Aim of the exercise: Needed from the data below: every line from the one with "this mounting. They will shift." up to and including the one with "happy with quality", repeated exactly and with nothing else.

Provided data:
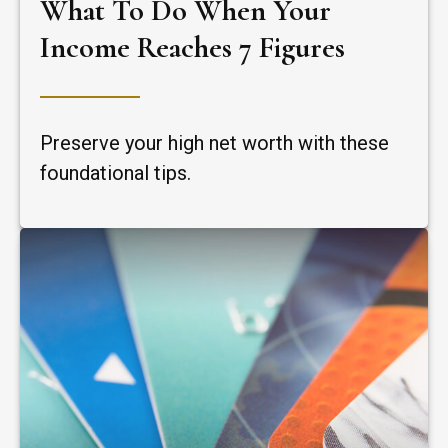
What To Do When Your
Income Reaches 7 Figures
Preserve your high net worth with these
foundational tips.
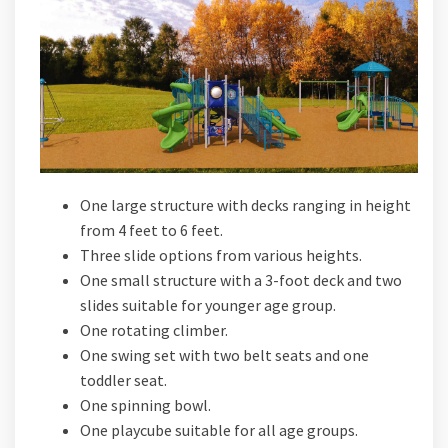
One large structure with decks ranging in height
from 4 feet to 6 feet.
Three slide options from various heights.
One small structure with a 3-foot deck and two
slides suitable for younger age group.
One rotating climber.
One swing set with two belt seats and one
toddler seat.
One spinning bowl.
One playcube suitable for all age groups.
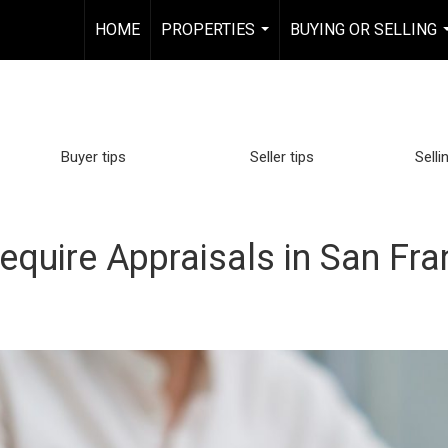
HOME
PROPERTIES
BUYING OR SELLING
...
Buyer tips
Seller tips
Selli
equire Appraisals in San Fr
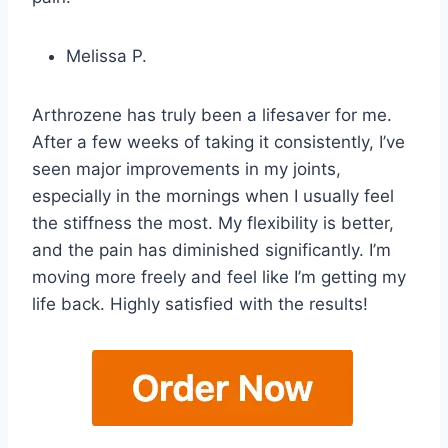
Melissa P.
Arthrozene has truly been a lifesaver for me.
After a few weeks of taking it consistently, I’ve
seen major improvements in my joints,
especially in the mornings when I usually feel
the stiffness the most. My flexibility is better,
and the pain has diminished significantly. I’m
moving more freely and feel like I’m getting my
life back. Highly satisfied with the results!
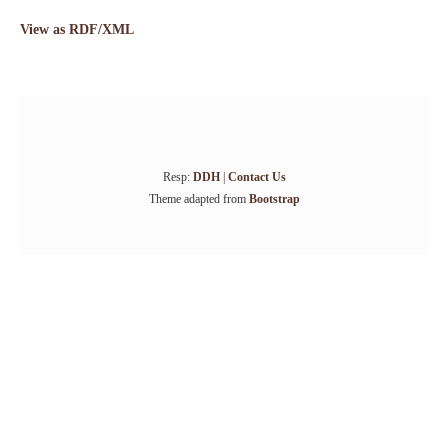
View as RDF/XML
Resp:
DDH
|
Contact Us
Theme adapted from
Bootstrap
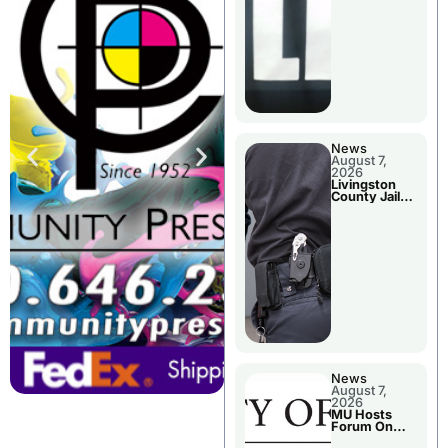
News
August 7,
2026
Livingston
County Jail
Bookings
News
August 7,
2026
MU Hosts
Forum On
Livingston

==

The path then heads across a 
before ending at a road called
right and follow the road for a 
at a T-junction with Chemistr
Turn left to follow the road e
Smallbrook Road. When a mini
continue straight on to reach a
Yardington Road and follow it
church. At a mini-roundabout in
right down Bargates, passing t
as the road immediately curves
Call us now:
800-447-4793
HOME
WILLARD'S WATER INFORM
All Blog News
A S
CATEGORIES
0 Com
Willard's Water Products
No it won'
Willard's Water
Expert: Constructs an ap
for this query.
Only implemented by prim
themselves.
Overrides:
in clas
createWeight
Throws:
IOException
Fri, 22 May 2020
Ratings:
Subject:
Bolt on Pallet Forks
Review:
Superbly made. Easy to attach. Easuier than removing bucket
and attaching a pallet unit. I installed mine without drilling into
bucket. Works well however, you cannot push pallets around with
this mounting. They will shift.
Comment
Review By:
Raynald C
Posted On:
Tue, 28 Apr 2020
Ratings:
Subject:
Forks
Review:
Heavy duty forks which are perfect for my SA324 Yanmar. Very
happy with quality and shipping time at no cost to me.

Result for this exercise:
this mounting. They will shift.
Comment
Review By:
Raynald C
Posted On:
Tue, 28 Apr 2020
Ratings:
Subject:
Forks
Review:
Heavy duty forks which are perfect for my SA324 Yanmar. Very
happy with quality and shipping time at no cost to me.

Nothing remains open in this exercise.